Data for this exercise ::
BEGIN
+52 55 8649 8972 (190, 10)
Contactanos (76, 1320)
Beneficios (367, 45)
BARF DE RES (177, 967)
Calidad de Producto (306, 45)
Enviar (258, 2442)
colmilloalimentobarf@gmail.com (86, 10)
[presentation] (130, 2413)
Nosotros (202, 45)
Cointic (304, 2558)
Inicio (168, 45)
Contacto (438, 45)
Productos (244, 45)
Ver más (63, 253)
END
BEGIN
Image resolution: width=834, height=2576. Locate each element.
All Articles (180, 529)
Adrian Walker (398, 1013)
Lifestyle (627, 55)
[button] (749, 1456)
END
Try it ::
Could you reproduce exactly the lines of the entries above, from the one with "Image resolution: width=834, height=2576." through the one with "[button] (749, 1456)", and nothing else?

Result of the task ::
Image resolution: width=834, height=2576. Locate each element.
All Articles (180, 529)
Adrian Walker (398, 1013)
Lifestyle (627, 55)
[button] (749, 1456)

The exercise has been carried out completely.